Access Token Manipulation: Token Impersonation/Theft

Adversaries may duplicate then impersonate another user's token to escalate privileges and bypass access controls. An adversary can create a new access token that duplicates an existing token using DuplicateToken(Ex). The token can then be used with ImpersonateLoggedOnUser to allow the calling thread to impersonate a logged on user's security context, or with SetThreadToken to assign the impersonated token to a thread.

An adversary may do this when they have a specific, existing process they want to assign the new token to. For example, this may be useful for when the target user has a non-network logon session on the system.

ID: T1134.001
Sub-technique of:  T1134
Platforms: Windows
Data Sources: Command: Command Execution, Process: OS API Execution
Defense Bypassed: File system access controls, System access controls, Windows User Account Control
Version: 1.0
Created: 18 February 2020
Last Modified: 26 March 2020

Procedure Examples

ID Name Description
G0007 APT28

APT28 has used CVE-2015-1701 to access the SYSTEM token and copy it into the current process as part of privilege escalation.[1]

S0456 Aria-body

Aria-body has the ability to duplicate a token from ntprint.exe.[2]

S0570 BitPaymer

BitPaymer can use the tokens of users to create processes on infected systems.[3]

S0154 Cobalt Strike

Cobalt Strike can steal access tokens from exiting processes.[4]

S0182 FinFisher

FinFisher uses token manipulation with NtFilterToken as part of UAC bypass.[5][6]

S0439 Okrum

Okrum can impersonate a logged-on user's security context using a call to the ImpersonateLoggedOnUser API.[7]

S0192 Pupy

Pupy can obtain a list of SIDs and provide the option for selecting process tokens to impersonate.[8]

S0496 REvil

REvil can obtain the token from the user that launched the explorer.exe process to avoid affecting the desktop of the SYSTEM user.[9]

S0140 Shamoon

Shamoon can impersonate tokens using LogonUser, ImpersonateLoggedOnUser, and ImpersonateNamedPipeClient.[10]


ID Mitigation Description
M1026 Privileged Account Management

Limit permissions so that users and user groups cannot create tokens. This setting should be defined for the local system account only. GPO: Computer Configuration > [Policies] > Windows Settings > Security Settings > Local Policies > User Rights Assignment: Create a token object. [11] Also define who can create a process level token to only the local and network service through GPO: Computer Configuration > [Policies] > Windows Settings > Security Settings > Local Policies > User Rights Assignment: Replace a process level token.[12]

Administrators should log in as a standard user but run their tools with administrator privileges using the built-in access token manipulation command runas.[13]

M1018 User Account Management

An adversary must already have administrator level access on the local system to make full use of this technique; be sure to restrict users and accounts to the least privileges they require.

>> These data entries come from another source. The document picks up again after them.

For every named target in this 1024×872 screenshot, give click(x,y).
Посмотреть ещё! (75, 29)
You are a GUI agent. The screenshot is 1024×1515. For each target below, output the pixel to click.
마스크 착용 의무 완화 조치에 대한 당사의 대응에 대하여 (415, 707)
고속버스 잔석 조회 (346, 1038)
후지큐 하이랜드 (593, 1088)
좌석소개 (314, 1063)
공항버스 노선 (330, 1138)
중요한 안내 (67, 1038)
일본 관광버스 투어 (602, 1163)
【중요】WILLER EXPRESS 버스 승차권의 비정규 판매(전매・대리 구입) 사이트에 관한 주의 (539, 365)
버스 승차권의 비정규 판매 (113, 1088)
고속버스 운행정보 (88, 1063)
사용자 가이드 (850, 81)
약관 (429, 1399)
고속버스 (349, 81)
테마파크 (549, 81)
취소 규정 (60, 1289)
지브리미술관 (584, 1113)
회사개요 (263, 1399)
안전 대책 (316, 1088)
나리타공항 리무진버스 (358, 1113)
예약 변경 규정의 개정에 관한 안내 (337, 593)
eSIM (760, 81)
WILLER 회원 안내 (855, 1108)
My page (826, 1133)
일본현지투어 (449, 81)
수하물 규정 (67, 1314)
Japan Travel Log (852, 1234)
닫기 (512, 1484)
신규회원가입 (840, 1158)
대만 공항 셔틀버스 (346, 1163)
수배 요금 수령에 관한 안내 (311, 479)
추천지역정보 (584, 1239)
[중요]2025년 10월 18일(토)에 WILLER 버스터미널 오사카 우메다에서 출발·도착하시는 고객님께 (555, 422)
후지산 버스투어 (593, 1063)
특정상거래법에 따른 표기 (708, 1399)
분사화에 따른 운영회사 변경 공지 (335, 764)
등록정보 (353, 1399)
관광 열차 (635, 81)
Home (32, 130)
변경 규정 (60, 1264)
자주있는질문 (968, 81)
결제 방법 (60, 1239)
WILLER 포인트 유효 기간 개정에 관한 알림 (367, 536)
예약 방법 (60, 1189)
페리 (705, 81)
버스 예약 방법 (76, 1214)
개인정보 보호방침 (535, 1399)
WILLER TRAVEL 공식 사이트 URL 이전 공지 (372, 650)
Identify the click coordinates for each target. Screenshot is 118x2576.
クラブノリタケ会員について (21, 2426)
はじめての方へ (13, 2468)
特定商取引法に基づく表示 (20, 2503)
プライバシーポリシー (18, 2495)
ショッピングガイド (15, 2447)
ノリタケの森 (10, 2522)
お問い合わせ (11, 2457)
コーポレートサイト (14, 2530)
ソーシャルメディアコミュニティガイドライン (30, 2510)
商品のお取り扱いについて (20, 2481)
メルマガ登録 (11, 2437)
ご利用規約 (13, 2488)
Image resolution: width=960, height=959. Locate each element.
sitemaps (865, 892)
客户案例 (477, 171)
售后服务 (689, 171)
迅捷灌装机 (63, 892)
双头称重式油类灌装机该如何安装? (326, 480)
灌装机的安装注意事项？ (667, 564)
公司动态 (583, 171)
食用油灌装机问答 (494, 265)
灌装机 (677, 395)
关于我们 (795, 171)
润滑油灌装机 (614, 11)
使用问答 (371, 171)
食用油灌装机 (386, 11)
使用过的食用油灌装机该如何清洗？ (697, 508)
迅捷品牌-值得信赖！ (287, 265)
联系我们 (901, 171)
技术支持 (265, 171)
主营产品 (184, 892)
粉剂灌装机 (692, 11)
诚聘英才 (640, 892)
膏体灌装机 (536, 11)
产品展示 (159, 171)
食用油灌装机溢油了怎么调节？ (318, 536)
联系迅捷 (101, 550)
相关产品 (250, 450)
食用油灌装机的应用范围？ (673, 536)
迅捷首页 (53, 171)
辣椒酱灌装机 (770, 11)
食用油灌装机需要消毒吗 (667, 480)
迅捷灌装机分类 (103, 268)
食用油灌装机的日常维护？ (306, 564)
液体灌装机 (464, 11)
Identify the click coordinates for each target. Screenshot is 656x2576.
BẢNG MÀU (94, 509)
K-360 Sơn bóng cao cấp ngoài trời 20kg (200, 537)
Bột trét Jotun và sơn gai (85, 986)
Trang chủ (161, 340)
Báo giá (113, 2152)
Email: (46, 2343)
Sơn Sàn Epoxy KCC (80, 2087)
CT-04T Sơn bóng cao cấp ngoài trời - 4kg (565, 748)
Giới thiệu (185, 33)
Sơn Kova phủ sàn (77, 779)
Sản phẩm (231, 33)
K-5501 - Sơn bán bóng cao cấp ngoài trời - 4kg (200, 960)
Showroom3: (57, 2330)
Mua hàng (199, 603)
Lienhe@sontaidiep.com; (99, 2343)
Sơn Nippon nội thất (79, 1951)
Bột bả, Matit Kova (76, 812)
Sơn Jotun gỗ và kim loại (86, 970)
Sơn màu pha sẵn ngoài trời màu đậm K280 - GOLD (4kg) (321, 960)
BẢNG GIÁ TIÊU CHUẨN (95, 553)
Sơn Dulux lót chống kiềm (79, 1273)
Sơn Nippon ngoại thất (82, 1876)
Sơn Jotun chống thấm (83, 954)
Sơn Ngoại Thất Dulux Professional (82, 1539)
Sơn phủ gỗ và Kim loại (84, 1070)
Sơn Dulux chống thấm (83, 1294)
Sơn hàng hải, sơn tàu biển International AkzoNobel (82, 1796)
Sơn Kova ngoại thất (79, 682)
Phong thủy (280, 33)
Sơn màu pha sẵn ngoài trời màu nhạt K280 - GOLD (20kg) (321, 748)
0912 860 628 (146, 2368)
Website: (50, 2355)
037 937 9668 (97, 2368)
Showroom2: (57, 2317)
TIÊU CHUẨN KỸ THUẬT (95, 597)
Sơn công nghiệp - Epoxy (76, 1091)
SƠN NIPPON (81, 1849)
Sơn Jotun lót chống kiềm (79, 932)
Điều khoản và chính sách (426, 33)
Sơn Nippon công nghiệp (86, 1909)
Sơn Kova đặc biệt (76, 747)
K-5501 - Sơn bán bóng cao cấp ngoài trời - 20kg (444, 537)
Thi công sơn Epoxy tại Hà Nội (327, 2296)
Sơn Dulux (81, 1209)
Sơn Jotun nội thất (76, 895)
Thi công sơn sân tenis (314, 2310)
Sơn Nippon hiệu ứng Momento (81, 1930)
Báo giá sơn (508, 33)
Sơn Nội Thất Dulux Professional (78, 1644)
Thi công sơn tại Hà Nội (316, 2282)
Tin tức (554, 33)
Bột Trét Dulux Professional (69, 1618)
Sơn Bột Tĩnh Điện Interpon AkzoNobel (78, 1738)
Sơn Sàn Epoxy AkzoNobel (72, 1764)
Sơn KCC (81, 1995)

If an adversary is using a standard command-line shell, analysts can detect token manipulation by auditing command-line activity. Specifically, analysts should look for use of the runas command. Detailed command-line logging is not enabled by default in Windows.[14]

Analysts can also monitor for use of Windows APIs such as DuplicateToken(Ex), ImpersonateLoggedOnUser , and SetThreadToken and correlate activity with other suspicious behavior to reduce false positives that may be due to normal benign use by users and administrators.